There is no doubt that every parent wants to be a good parent.
And this "good" standard varies from person to person.
Some parents may think that it is a good parent to take care of their children and not let their children suffer and be affected;
conversely, some parents think that it is a good parent to let their children suffer and exercise their children;

some parents may think that they should accompany their children to study , Do your homework, let your children face the tiresome homework and don't work alone. It is a good parent. On the contrary, some parents think that it is a good parent not to accompany their children to study and do homework, and let them learn to be independent; some parents of
think that letting their children meet the world is a good parent. On the contrary, some parents think that it is a good parent to keep their children safe from wind and rain.
Who wants to be a good parent, what should we do to be truly good? We strive to be good parents. Have we overlooked anything but didn't realize it?
Here, we share 7 principles:
1
We don't let children experience risks
We live in a crisis-ridden world. The principle of "safety first" allows us to live in fear of losing our children, so we do our best to protect them.

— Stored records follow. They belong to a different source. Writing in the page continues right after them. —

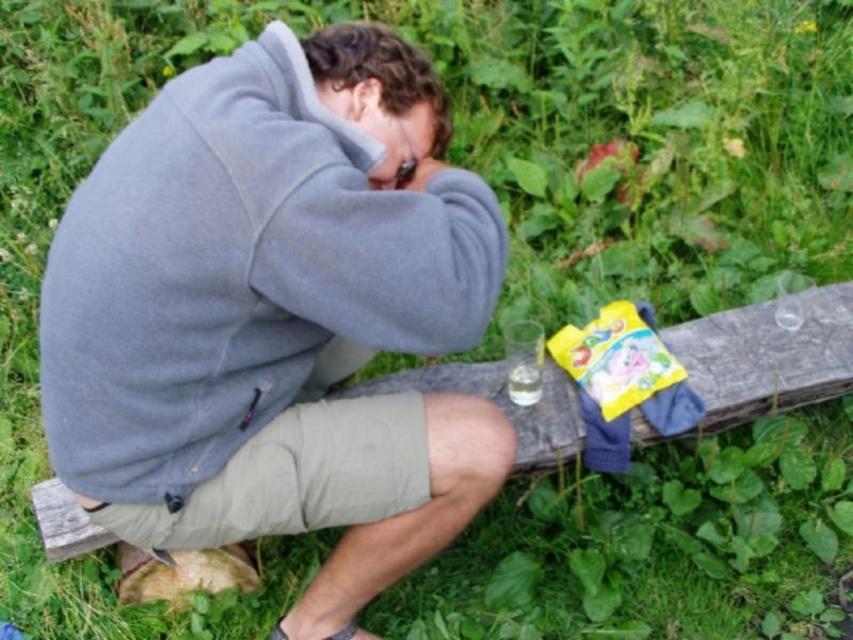 What is the point at coordinate (276,314) located on?

The point at coordinate (276,314) is located on the gray fleece jacket at center.

You are a delivery person who needs to place a package between the gray fleece jacket at center and the wooden bench at center. Is there enough space for the package, which is 24 inches long, to fit between them?

The distance between the gray fleece jacket at center and the wooden bench at center is 23.24 inches. Since the package is 24 inches long, it will not fit between them as the space is slightly smaller than the package. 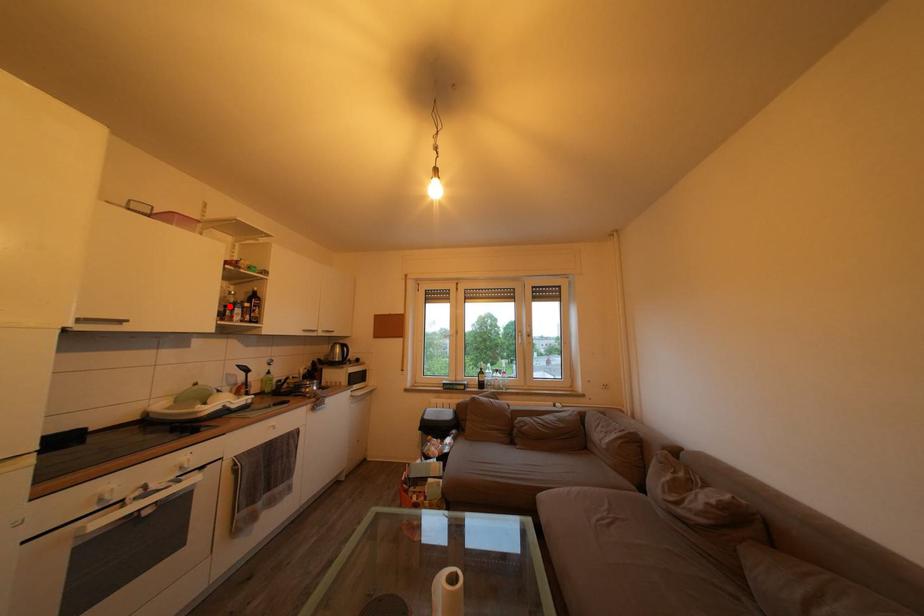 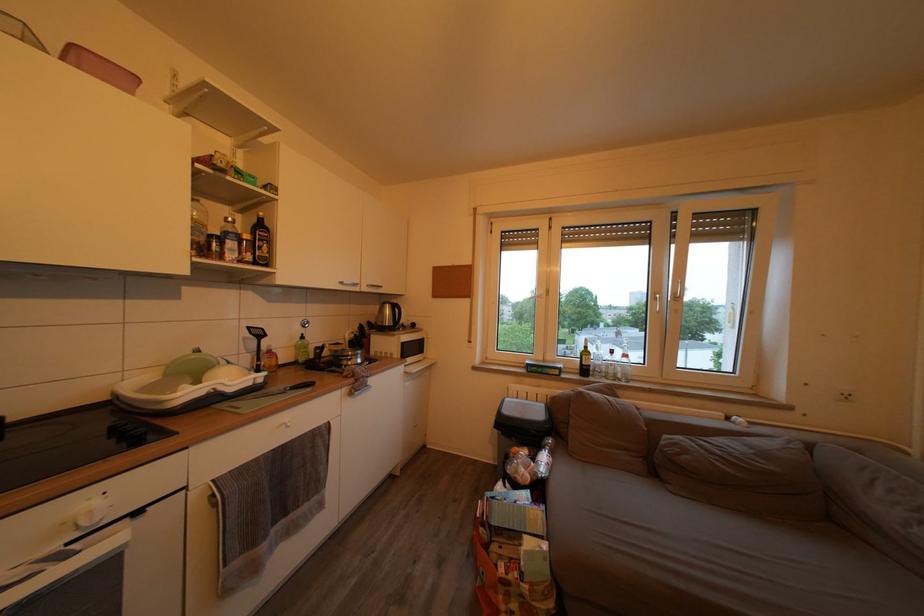 Find the pixel in the second image that matches the highlighted location in the first image.

(205, 230) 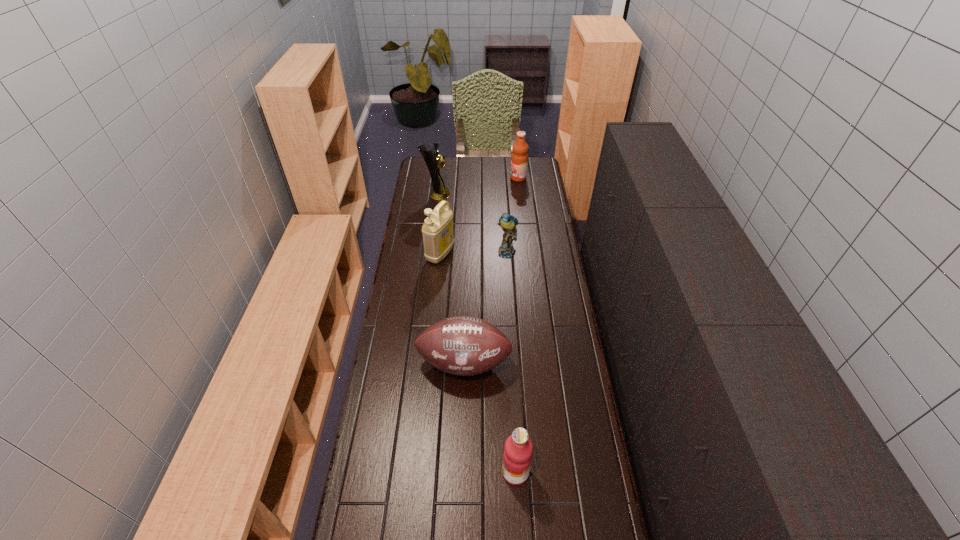 The image size is (960, 540). Identify the location of free location located on the front label of the farthest object. (470, 178).

Where is `vacant space located on the front label of the farthest object`? This screenshot has width=960, height=540. vacant space located on the front label of the farthest object is located at coordinates (457, 178).

Identify the location of free space located on the front label of the farthest object. The image size is (960, 540). (490, 178).

Where is `blank space located on the face of the parrot`? blank space located on the face of the parrot is located at coordinates (511, 314).

Find the location of a particular element. Image resolution: width=960 pixels, height=540 pixels. blank area located on the label of the left fruit juice is located at coordinates (398, 472).

Locate an element on the screen. free location located 0.310m on the label of the left fruit juice is located at coordinates (402, 472).

You are a GUI agent. You are given a task and a screenshot of the screen. Output one action in this format:
    pyautogui.click(x=<x>, y=<y>)
    Task: Click on the vacant space located on the label of the left fruit juice
    This screenshot has width=960, height=540.
    Given the screenshot: What is the action you would take?
    pyautogui.click(x=409, y=472)

Identify the location of vacant space situated on the back of the second nearest object. This screenshot has width=960, height=540. (466, 303).

Locate an element on the screen. The image size is (960, 540). object at the far edge is located at coordinates (519, 159).

I want to click on award present at the left edge, so click(432, 157). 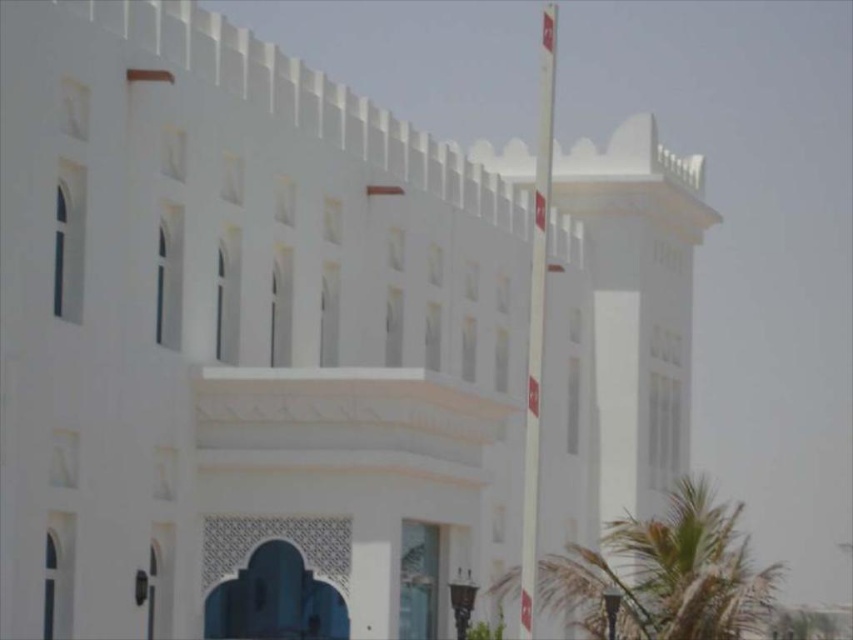 Consider the image. You are standing in front of the building and want to take a photo of the white plastic flag pole at right. However, there is a green leafy palm tree at lower right blocking your view. Can you move to the left to get a clear shot of the flag pole without the tree in the frame?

Although this is an obligation as a parent, this behavior has negative effects.
European psychologists have found that if a child has no "falling" experience, he is more likely to suffer from phobias in adulthood.
In fact, children need to experience setbacks to improve their understanding of the world, just as it is difficult for a person to achieve emotional maturity without experiencing a breakup.
If parents let their children avoid any risks completely, then the child will become an arrogant person, not a good leader.
2
Our help comes too fast.
Due to the excessive help and guidance of parents, today's young people lack some essential life skills. When we give children too much guidance, we deprive them of the precious experience of finding solutions through numerous difficulties.
In other words, this practice makes children lack a necessary exercise and experience, which makes them gradually stay away from becoming a good leader.
Gradually, children get used to waiting for help from others when facing difficulties.
But in the adult world, things are not always so beautiful. In other words, this approach weakens the competitiveness of children.
3
We praise our children too much
We often encourage children to be self-confident people. This trend of thought has been popular for a long time. In the 1880s, this trend of thought appeared in the school education system.
When children join a small baseball team, you can find that each of them is a winner. People seem to naturally think that this approach will greatly encourage children and help them build self-confidence.
However, investigations and studies show that this approach is counterproductive.
Children often observe that no one praises them except their parents. At this time, they will question the objectivity of their parents.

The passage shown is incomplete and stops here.